La cruz central, finamente ejecutada en un galón con motivos vegetales estilizados, destaca con fuerza sobre el terciopelo negro, simbolizando la oración por los difuntos y la esperanza de la Resurrección. El contorno del tejido está realzado por un fleco dorado, típico de los ornamentos funerarios del siglo XIX, creando un contraste impactante con la profundidad del terciopelo.

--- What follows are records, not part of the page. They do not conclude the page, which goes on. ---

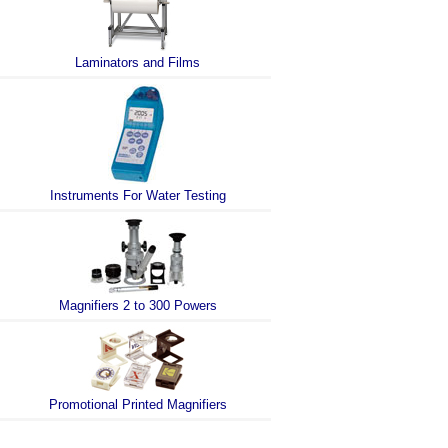
Laminators and Films
Instruments For Water Testing
Magnifiers 2 to 300 Powers
Promotional Printed Magnifiers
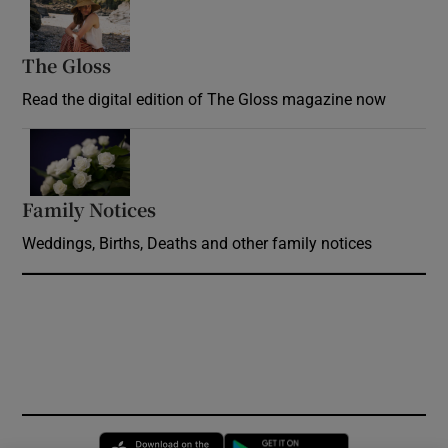
The Gloss
Opens in new window
Read the digital edition of The Gloss magazine now
Opens in new window
Family Notices
Opens in new window
Weddings, Births, Deaths and other family notices
Opens in new window
Opens in new 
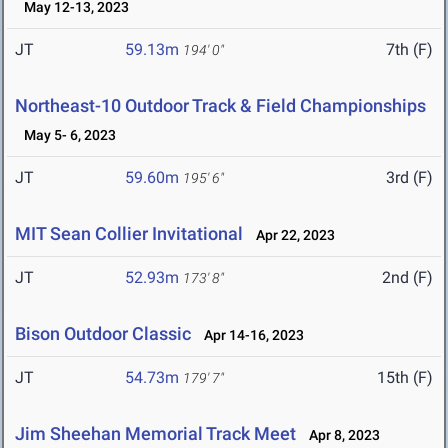
May 12-13, 2023
JT
59.13m
7th (F)
194' 0"
Northeast-10 Outdoor Track & Field Championships
May 5- 6, 2023
JT
59.60m
3rd (F)
195' 6"
MIT Sean Collier Invitational
Apr 22, 2023
JT
52.93m
2nd (F)
173' 8"
Bison Outdoor Classic
Apr 14-16, 2023
JT
54.73m
15th (F)
179' 7"
Jim Sheehan Memorial Track Meet
Apr 8, 2023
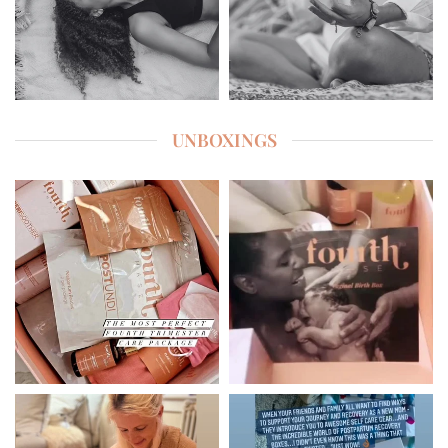
UNBOXINGS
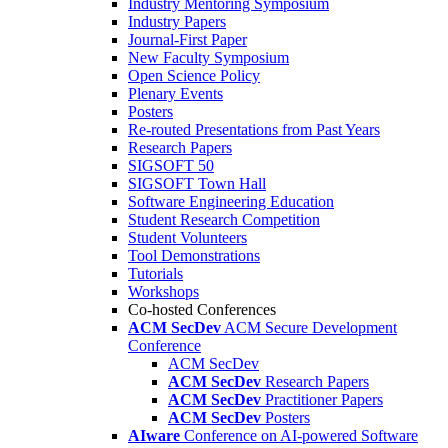
Industry Mentoring Symposium
Industry Papers
Journal-First Paper
New Faculty Symposium
Open Science Policy
Plenary Events
Posters
Re-routed Presentations from Past Years
Research Papers
SIGSOFT 50
SIGSOFT Town Hall
Software Engineering Education
Student Research Competition
Student Volunteers
Tool Demonstrations
Tutorials
Workshops
Co-hosted Conferences
ACM SecDev
ACM Secure Development
Conference
ACM SecDev
ACM SecDev
Research Papers
ACM SecDev
Practitioner Papers
ACM SecDev
Posters
AIware
Conference on AI-powered Software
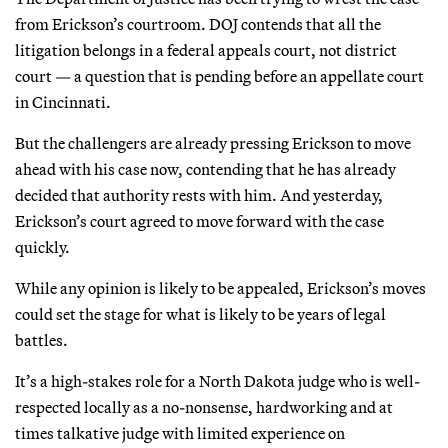
from Erickson’s courtroom. DOJ contends that all the
litigation belongs in a federal appeals court, not district
court — a question that is pending before an appellate court
in Cincinnati.
But the challengers are already pressing Erickson to move
ahead with his case now, contending that he has already
decided that authority rests with him. And yesterday,
Erickson’s court agreed to move forward with the case
quickly.
While any opinion is likely to be appealed, Erickson’s moves
could set the stage for what is likely to be years of legal
battles.
It’s a high-stakes role for a North Dakota judge who is well-
respected locally as a no-nonsense, hardworking and at
times talkative judge with limited experience on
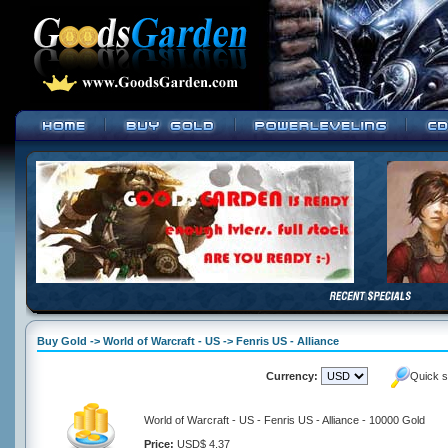
Buy Gold -> World of Warcraft - US -> Fenris US - Alliance
Currency:
Quick s
World of Warcraft - US - Fenris US - Alliance - 10000 Gold
Price:
USD$ 4.37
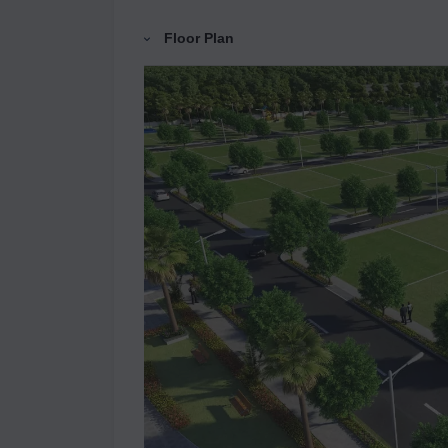
Floor Plan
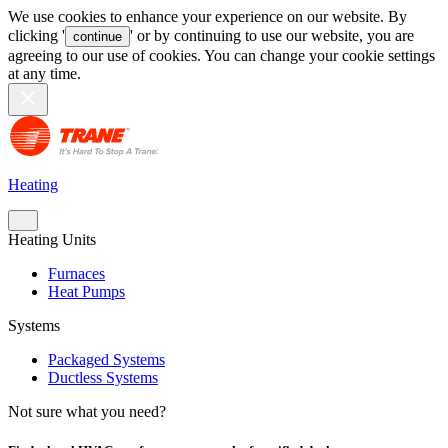
We use cookies to enhance your experience on our website. By
clicking '
' or by continuing to use our website, you are
continue
agreeing to our use of cookies. You can change your cookie settings
at any time.
Heating
Heating Units
Furnaces
Heat Pumps
Systems
Packaged Systems
Ductless Systems
Not sure what you need?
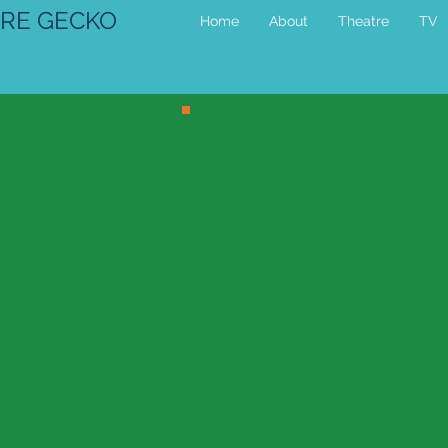
RE GECKO
Home
About
Theatre
TV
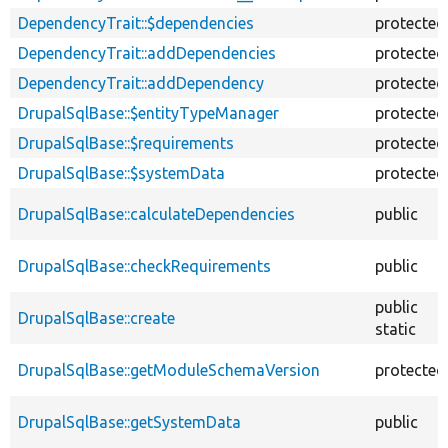
DependencyTrait::$dependencies
protected
DependencyTrait::addDependencies
protected
DependencyTrait::addDependency
protected
DrupalSqlBase::$entityTypeManager
protected
DrupalSqlBase::$requirements
protected
DrupalSqlBase::$systemData
protected
DrupalSqlBase::calculateDependencies
public
DrupalSqlBase::checkRequirements
public
public
DrupalSqlBase::create
static
DrupalSqlBase::getModuleSchemaVersion
protected
DrupalSqlBase::getSystemData
public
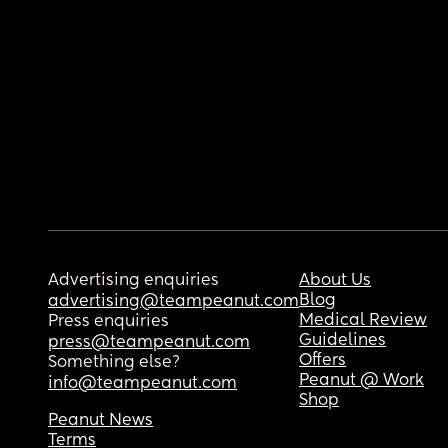
Advertising enquiries
About Us
Blog
advertising@teampeanut.com
Medical Review
Press enquiries
Guidelines
press@teampeanut.com
Offers
Something else?
Peanut @ Work
info@teampeanut.com
Shop
Peanut News
Terms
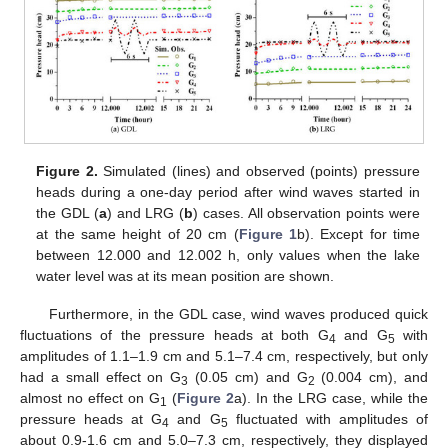
Figure 2.
Simulated (lines) and observed (points) pressure
heads during a one-day period after wind waves started in
the GDL (
a
) and LRG (
b
) cases. All observation points were
at the same height of 20 cm (
Figure 1
b). Except for time
between 12.000 and 12.002 h, only values when the lake
water level was at its mean position are shown.
Furthermore, in the GDL case, wind waves produced quick
fluctuations of the pressure heads at both G
and G
with
4
5
amplitudes of 1.1–1.9 cm and 5.1–7.4 cm, respectively, but only
had a small effect on G
(0.05 cm) and G
(0.004 cm), and
3
2
almost no effect on G
(
Figure 2
a). In the LRG case, while the
1
pressure heads at G
and G
fluctuated with amplitudes of
4
5
about 0.9-1.6 cm and 5.0–7.3 cm, respectively, they displayed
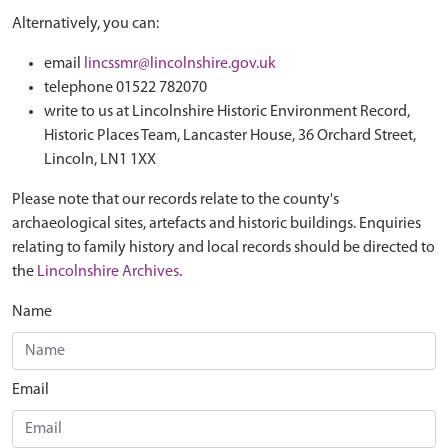
Alternatively, you can:
email
lincssmr@lincolnshire.gov.uk
telephone 01522 782070
write to us at Lincolnshire Historic Environment Record,
Historic Places Team, Lancaster House, 36 Orchard Street,
Lincoln, LN1 1XX
Please note that our records relate to the county's
archaeological sites, artefacts and historic buildings. Enquiries
relating to family history and local records should be directed to
the
Lincolnshire Archives
.
Name
Email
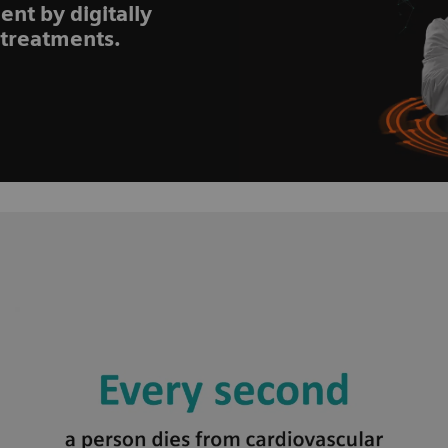
ent by digitally
 treatments.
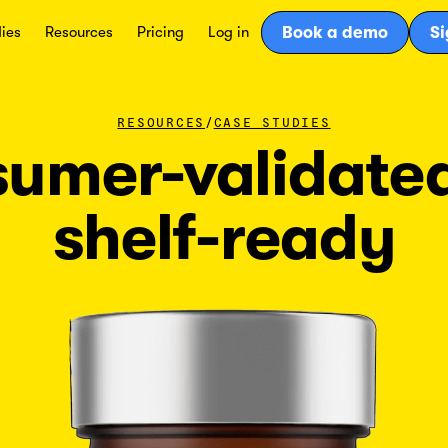
ies
Resources
Pricing
Log in
Book a demo
Si
/
RESOURCES
CASE STUDIES
umer-validate
shelf-ready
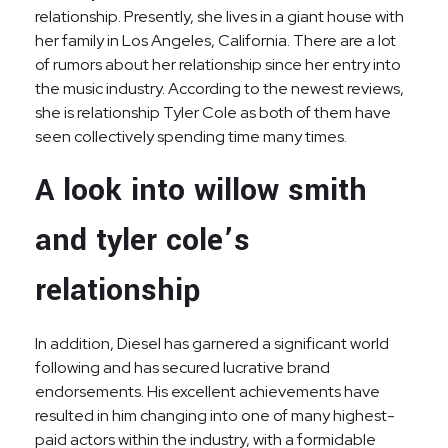
relationship. Presently, she lives in a giant house with
her family in Los Angeles, California. There are a lot
of rumors about her relationship since her entry into
the music industry. According to the newest reviews,
she is relationship Tyler Cole as both of them have
seen collectively spending time many times.
A look into willow smith
and tyler cole’s
relationship
In addition, Diesel has garnered a significant world
following and has secured lucrative brand
endorsements. His excellent achievements have
resulted in him changing into one of many highest-
paid actors within the industry, with a formidable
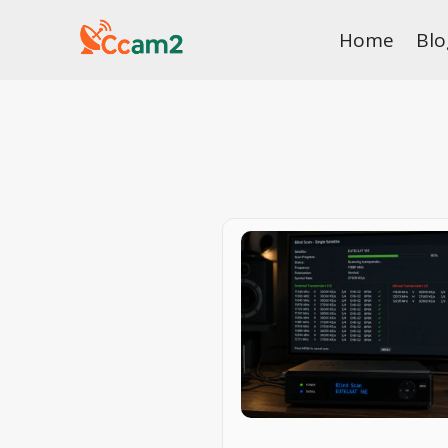
Skip
Home
Blo
to
content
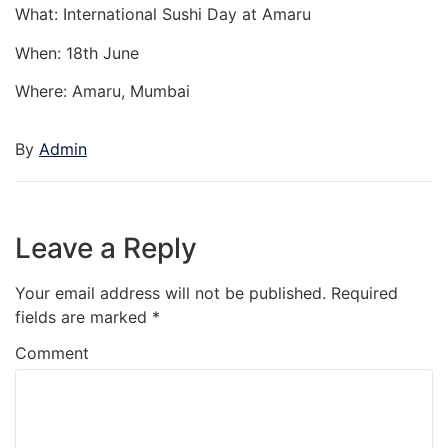
What: International Sushi Day at Amaru
When: 18th June
Where: Amaru, Mumbai
By
Admin
Leave a Reply
Your email address will not be published.
Required
fields are marked
*
Comment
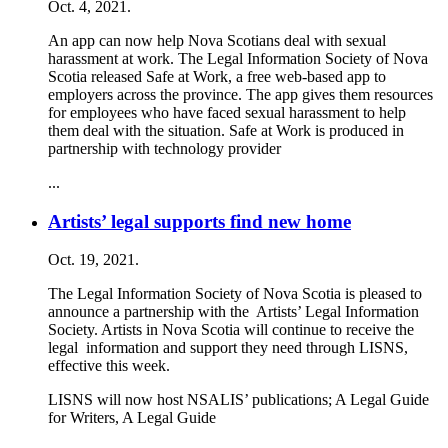
Oct. 4, 2021.
An app can now help Nova Scotians deal with sexual
harassment at work. The Legal Information Society of Nova
Scotia released Safe at Work, a free web-based app to
employers across the province. The app gives them resources
for employees who have faced sexual harassment to help
them deal with the situation. Safe at Work is produced in
partnership with technology provider
...
Artists’ legal supports find new home
Oct. 19, 2021.
The Legal Information Society of Nova Scotia is pleased to
announce a partnership with the Artists’ Legal Information
Society. Artists in Nova Scotia will continue to receive the
legal information and support they need through LISNS,
effective this week.
LISNS will now host NSALIS’ publications; A Legal Guide
for Writers, A Legal Guide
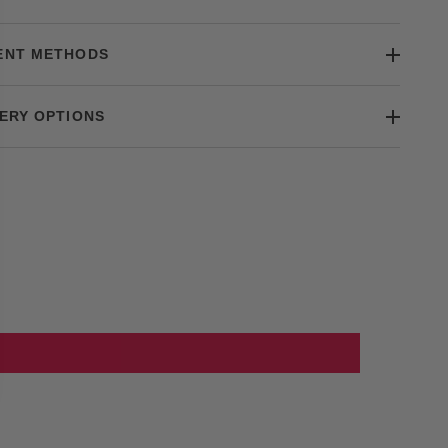
ENT METHODS
ERY OPTIONS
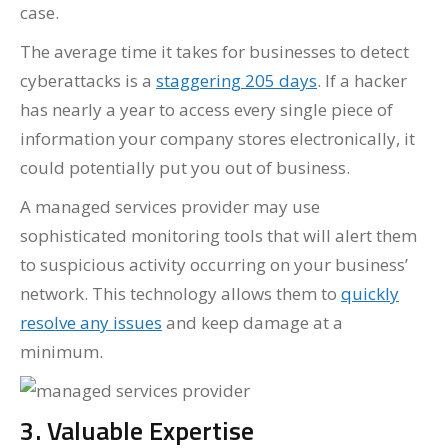
case.
The average time it takes for businesses to detect
cyberattacks is a
staggering 205 days
. If a hacker
has nearly a year to access every single piece of
information your company stores electronically, it
could potentially put you out of business.
A managed services provider may use
sophisticated monitoring tools that will alert them
to suspicious activity occurring on your business’
network. This technology allows them to
quickly
resolve any issues
and keep damage at a
minimum.
3. Valuable Expertise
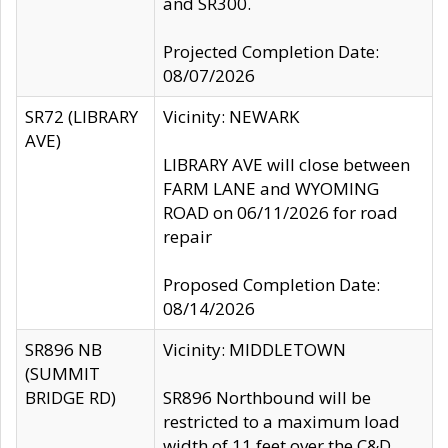
and SR300.
Projected Completion Date:
08/07/2026
SR72 (LIBRARY
Vicinity: NEWARK
AVE)
LIBRARY AVE will close between
FARM LANE and WYOMING
ROAD on 06/11/2026 for road
repair
Proposed Completion Date:
08/14/2026
SR896 NB
Vicinity: MIDDLETOWN
(SUMMIT
BRIDGE RD)
SR896 Northbound will be
restricted to a maximum load
width of 11 feet over the C&D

El terciopelo, aún rico y vibrante a pesar de su antigüedad, presenta ondulaciones y pliegues antiguos, testimonio de un uso real durante ceremonias funerarias. El reverso original de lienzo claro acredita su auténtica fabricación eclesiástica.
Este tipo de tejido negro, utilizado en los ritos funerarios, ha desaparecido de la práctica litúrgica moderna. Los ejemplares conservados son raros, especialmente en un formato tan imponente y con un bordado dorado que se mantiene notablemente fresco.
Una pieza ideal para coleccionistas de objetos litúrgicos, amantes del arte funerario o apasionados por los antiguos ritos cristianos del duelo.
ÉPOCA : siglo XIX
DIMENSIONES : 59 cm × 59 cm
TAMAÑO : 23.2" × 23.2"
Colocado directamente sobre el altar, este paño cuadrado sostenía la patena y el cáliz durante la consagración. Su función simbólica era muy fuerte: evocaba el sudario de Cristo y se manipulaba con profundo respeto. Durante los oficios de difuntos y las misas de Réquiem, la Iglesia utilizaba un conjunto específico de ornamentos, casi siempre realizados en seda negra o en terciopelo oscuro, realzados con bordados de plata.
Este color negro, abandonado en el siglo XX, expresaba tanto la gravedad de la muerte como la esperanza cristiana de la Resurrección. Los corporales negros, utilizados exclusivamente para orar por los difuntos, forman parte de los textiles litúrgicos más raros, ya que se producían en cantidades limitadas y a menudo fueron retirados tras las reformas modernas.
Los ornamentos funerarios incluían casullas negras, manípulos, estolas, frontales de altar y velos funerarios. En conjunto, conferían a las ceremonias mortuorias una estética solemne y profundamente simbólica. Hoy en día, estas piezas antiguas son muy apreciadas por su belleza sobria, su carga espiritual y su vínculo directo con los rituales cristianos del duelo.